+++ Recorded information +++
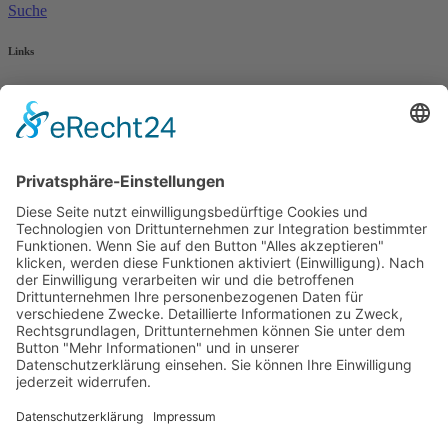
Suche
Links
AWO Jobportal
AWO Ehrenamt Portal
AWO Schulgesundheitsfachkräfte
AWO Bundesverband
AWO International
AWO Pflegeberatung
AWO Junge Plattform
AWO Kulturhaus Babelsberg
Arbeit mit Behinderung
AWO Büro Kindermut
Kulturland Brandenburg
AWO Selbsthilfe
AWO eLearning
Kultur für JEDEN
AWO 1plus9
Dachverband Freie Suchtselbsthilfe
© 1990 - 2026 Arbeiterwohlfahrt Bezirksverband Potsdam e. V.
Impressum
|
Datenschutz
|
Barrierefreiheitserklärung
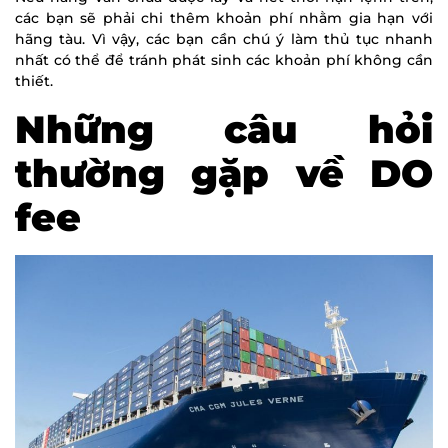
các bạn sẽ phải chi thêm khoản phí nhằm gia hạn với
hãng tàu. Vì vậy, các bạn cần chú ý làm thủ tục nhanh
nhất có thể để tránh phát sinh các khoản phí không cần
thiết.
Những câu hỏi
thường gặp về DO
fee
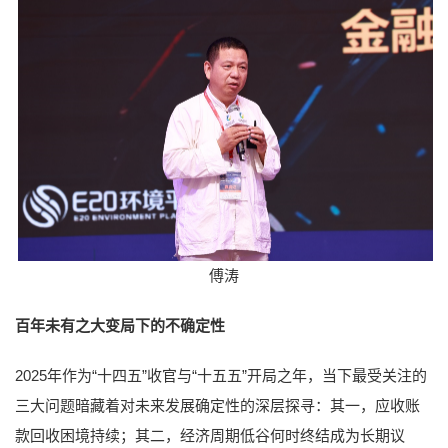
傅涛
百年未有之大变局下的不确定性
2025年作为“十四五”收官与“十五五”开局之年，当下最受关注的
三大问题暗藏着对未来发展确定性的深层探寻：其一，应收账
款回收困境持续；其二，经济周期低谷何时终结成为长期议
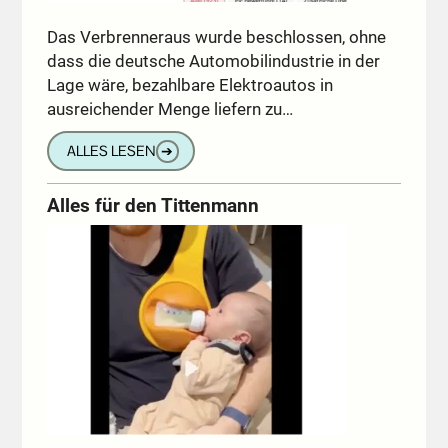
Das Verbrenneraus wurde beschlossen, ohne
dass die deutsche Automobilindustrie in der
Lage wäre, bezahlbare Elektroautos in
ausreichender Menge liefern zu…
ALLES LESEN
➔
Alles für den Tittenmann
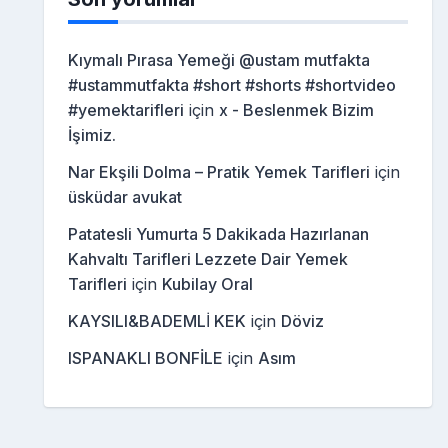
Kıymalı Pırasa Yemeği @ustam mutfakta
#ustammutfakta #short #shorts #shortvideo
#yemektarifleri
için
x - Beslenmek Bizim
İşimiz.
Nar Ekşili Dolma – Pratik Yemek Tarifleri
için
üsküdar avukat
Patatesli Yumurta 5 Dakikada Hazırlanan
Kahvaltı Tarifleri Lezzete Dair Yemek
Tarifleri
için
Kubilay Oral
KAYSILI&BADEMLİ KEK
için
Döviz
ISPANAKLI BONFİLE
için
Asım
+++
**What you will do:**
Write out the whole listing above exactly, minus images.

**Response box:**
Suche
Links
AWO Jobportal
AWO Ehrenamt Portal
AWO Schulgesundheitsfachkräfte
AWO Bundesverband
AWO International
AWO Pflegeberatung
AWO Junge Plattform
AWO Kulturhaus Babelsberg
Arbeit mit Behinderung
AWO Büro Kindermut
Kulturland Brandenburg
AWO Selbsthilfe
AWO eLearning
Kultur für JEDEN
AWO 1plus9
Dachverband Freie Suchtselbsthilfe
© 1990 - 2026 Arbeiterwohlfahrt Bezirksverband Potsdam e. V.
Impressum
|
Datenschutz
|
Barrierefreiheitserklärung
các bạn sẽ phải chi thêm khoản phí nhằm gia hạn với
hãng tàu. Vì vậy, các bạn cần chú ý làm thủ tục nhanh
nhất có thể để tránh phát sinh các khoản phí không cần
thiết.
Những câu hỏi
thường gặp về DO
fee
傅涛
百年未有之大变局下的不确定性
2025年作为“十四五”收官与“十五五”开局之年，当下最受关注的
三大问题暗藏着对未来发展确定性的深层探寻：其一，应收账
款回收困境持续；其二，经济周期低谷何时终结成为长期议
Das Verbrenneraus wurde beschlossen, ohne
dass die deutsche Automobilindustrie in der
Lage wäre, bezahlbare Elektroautos in
ausreichender Menge liefern zu…
ALLES LESEN
➔
Alles für den Tittenmann
Kıymalı Pırasa Yemeği @ustam mutfakta
#ustammutfakta #short #shorts #shortvideo
#yemektarifleri
için
x - Beslenmek Bizim
İşimiz.
Nar Ekşili Dolma – Pratik Yemek Tarifleri
için
üsküdar avukat
Patatesli Yumurta 5 Dakikada Hazırlanan
Kahvaltı Tarifleri Lezzete Dair Yemek
Tarifleri
için
Kubilay Oral
KAYSILI&BADEMLİ KEK
için
Döviz
ISPANAKLI BONFİLE
için
Asım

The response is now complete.